As mentioned before, the variety of industries in which you’ll find receptionist jobs calls for big differences from one position to another. Generally, receptionists will be at a desk that is well lit, highly visible, and very quiet. Most is in a comfortable office setting.
Unfortunately, there are downsides to working as a receptionist. It may be tiring, repetitive and stressful continuing to man a busy office day in and day out. Some callers may be difficult and rude.
Still Wondering ‘Why is a Receptionist Important?’ Here’s what else a Receptionist might do
As if all of those things weren’t enough! Oftentimes, a receptionist ends up fulfilling the role of customer service representative. Why? Because when a person is upset, confused, or angry, they’re willing to unleash on the first person they come in contact with. They must remember to avoid certain phrases and learn to deal with irate people.
All in all, a receptionist can be your office’s resident Jack-of-all-trades. In an office that isn’t receiving frequent calls and visitors, the receptionist is able to get involved with all aspects of the business while others stick to their department. They are flexible and have a high awareness of the goings-on throughout the business. They are very knowledgeable about the company for this reason. This makes a receptionist the ideal person for customers to go to with questions.
Some offices require their receptionist to be their first line of contact when it comes to technology woes. Because they have so much familiarity with the company, they know how the technology works. At other offices, the secretary is responsible for maintaining and updating website information and social media updates.
The New Receptionist
Tech startups aren’t just putting out new apps for your phone.
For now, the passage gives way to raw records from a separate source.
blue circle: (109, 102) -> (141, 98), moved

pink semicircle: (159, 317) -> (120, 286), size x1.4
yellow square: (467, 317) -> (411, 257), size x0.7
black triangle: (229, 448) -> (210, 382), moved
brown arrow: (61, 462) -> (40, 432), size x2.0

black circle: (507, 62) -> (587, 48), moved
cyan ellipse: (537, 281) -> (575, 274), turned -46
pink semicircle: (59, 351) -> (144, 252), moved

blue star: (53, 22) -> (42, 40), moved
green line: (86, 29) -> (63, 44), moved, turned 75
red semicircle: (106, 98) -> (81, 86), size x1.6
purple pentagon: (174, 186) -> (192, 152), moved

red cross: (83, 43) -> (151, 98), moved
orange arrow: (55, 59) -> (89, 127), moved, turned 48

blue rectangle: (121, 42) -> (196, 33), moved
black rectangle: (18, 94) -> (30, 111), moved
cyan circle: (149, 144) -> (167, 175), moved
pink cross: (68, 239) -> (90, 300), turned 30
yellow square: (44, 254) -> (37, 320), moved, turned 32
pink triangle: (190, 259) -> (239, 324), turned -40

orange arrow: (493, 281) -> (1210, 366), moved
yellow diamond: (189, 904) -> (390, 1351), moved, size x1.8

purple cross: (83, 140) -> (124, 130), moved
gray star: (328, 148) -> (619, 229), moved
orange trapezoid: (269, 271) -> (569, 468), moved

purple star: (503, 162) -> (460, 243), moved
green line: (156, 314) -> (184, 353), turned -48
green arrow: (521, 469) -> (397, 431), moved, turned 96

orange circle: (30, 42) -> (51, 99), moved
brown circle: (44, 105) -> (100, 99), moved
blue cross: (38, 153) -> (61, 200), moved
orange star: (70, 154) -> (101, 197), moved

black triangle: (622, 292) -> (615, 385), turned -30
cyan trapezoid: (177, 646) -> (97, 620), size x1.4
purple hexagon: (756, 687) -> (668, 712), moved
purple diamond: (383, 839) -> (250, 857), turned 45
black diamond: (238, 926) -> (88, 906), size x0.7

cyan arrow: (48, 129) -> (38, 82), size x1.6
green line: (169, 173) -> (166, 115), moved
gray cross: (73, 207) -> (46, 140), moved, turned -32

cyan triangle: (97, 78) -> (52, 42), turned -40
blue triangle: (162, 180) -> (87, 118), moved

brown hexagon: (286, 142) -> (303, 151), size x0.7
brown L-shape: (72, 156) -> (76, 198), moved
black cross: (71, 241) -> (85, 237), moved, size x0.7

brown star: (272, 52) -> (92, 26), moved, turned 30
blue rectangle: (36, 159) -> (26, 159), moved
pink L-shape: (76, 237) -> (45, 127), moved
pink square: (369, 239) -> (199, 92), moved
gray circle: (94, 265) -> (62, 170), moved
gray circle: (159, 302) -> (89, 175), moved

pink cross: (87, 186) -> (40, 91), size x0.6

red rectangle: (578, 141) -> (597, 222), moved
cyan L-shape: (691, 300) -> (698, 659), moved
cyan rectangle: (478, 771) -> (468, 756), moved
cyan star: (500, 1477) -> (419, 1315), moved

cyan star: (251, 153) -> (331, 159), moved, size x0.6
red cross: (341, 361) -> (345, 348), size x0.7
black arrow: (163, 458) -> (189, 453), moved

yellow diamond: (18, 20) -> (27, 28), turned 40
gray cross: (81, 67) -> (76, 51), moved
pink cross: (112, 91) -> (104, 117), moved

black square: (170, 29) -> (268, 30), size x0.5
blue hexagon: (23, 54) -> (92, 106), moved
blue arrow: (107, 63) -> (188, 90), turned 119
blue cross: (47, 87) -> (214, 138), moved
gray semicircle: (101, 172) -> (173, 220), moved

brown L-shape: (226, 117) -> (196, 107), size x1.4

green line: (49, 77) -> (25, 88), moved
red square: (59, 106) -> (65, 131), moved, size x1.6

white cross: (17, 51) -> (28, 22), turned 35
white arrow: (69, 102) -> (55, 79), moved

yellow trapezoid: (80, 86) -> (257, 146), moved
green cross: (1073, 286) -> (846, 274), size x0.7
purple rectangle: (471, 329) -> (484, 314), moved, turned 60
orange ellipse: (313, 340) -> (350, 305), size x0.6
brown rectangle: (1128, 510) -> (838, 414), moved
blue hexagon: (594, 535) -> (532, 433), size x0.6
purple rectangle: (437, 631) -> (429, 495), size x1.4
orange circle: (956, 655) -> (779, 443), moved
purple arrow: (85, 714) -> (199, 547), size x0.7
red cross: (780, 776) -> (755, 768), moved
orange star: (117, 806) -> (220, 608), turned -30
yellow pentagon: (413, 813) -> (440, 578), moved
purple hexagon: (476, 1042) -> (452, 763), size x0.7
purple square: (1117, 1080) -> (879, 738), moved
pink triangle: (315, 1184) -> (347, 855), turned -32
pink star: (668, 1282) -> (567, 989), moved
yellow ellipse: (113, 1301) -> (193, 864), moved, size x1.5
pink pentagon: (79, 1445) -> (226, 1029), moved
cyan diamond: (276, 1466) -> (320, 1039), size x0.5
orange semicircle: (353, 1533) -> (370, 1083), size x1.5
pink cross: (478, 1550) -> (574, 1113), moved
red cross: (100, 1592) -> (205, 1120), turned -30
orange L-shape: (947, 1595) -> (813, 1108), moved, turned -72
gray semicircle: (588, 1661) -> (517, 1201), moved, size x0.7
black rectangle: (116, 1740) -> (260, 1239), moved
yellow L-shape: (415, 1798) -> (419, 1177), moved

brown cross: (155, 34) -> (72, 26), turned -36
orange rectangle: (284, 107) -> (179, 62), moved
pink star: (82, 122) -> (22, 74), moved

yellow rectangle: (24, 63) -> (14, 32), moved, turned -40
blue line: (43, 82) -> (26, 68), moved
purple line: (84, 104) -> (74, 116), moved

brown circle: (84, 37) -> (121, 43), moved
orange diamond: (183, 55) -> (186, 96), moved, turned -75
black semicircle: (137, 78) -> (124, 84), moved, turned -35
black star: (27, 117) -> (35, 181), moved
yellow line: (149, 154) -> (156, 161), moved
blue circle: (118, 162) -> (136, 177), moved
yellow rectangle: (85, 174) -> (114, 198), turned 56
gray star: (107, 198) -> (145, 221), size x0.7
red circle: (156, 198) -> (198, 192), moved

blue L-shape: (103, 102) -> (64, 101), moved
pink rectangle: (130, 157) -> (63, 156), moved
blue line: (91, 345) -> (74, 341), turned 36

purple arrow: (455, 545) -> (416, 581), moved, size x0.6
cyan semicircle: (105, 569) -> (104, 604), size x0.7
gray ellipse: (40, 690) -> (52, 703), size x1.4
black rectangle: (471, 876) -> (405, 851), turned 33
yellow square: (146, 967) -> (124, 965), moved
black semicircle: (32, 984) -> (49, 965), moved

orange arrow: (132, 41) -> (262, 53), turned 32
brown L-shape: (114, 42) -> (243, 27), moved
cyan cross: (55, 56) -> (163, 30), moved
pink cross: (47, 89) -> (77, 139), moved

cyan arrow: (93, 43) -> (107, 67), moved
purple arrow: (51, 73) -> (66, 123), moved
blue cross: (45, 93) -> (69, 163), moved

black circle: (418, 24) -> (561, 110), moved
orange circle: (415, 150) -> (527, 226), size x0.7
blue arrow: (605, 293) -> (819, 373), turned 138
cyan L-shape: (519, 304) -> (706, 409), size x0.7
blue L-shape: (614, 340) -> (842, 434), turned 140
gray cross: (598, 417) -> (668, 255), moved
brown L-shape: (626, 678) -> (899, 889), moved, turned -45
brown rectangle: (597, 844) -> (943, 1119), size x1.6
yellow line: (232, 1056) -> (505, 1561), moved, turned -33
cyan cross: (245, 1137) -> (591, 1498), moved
They’re also leading the way in changing how small companies do business. They don’t want potential investors to see a receptionist at the front desk and worry that capital is being spent frivolously on extra employees.
They want their startup to run as smoothly as the technology they are selling. They’re in tech: known for wearing jeans to work and a more lighthearted approach to business. That’s why they take a more personal approach.
There are several ways in which these businesses are changing how things are done. Some have an open office so that they can be greeted immediately by the employees. Others have a phone system outside of the office door, so that they may directly come in contact with the employee they are coming to visit. There’s even a robot receptionist being sold! Even a simple visitor management app takes care of in-person visitors.
What about phone calls?
Those options sound really great for manning the door. But, what about the phones?! Someone still has to do the call screening. There are still times in which the business owner will be out of office. In each case, these companies have hired a virtual receptionist. Virtual receptionists are available twenty four hours, seven days a week, and can even take callers on holidays. Sure, they aren’t in-office to file your paperwork. If you’re using technology and outsourcing to optimize your time, you won’t need anyone to do that, anyhow!
Virtual receptionists can be the voice of your company, even when there isn’t a face at the front desk.
Apply this to your small business
Receptionists fulfill many roles in an office. But, some small business owners are looking to cut costs and only have specific needs to be met. If you’re one of them, there are alternatives to a traditional full-time employee at the front desk of your office.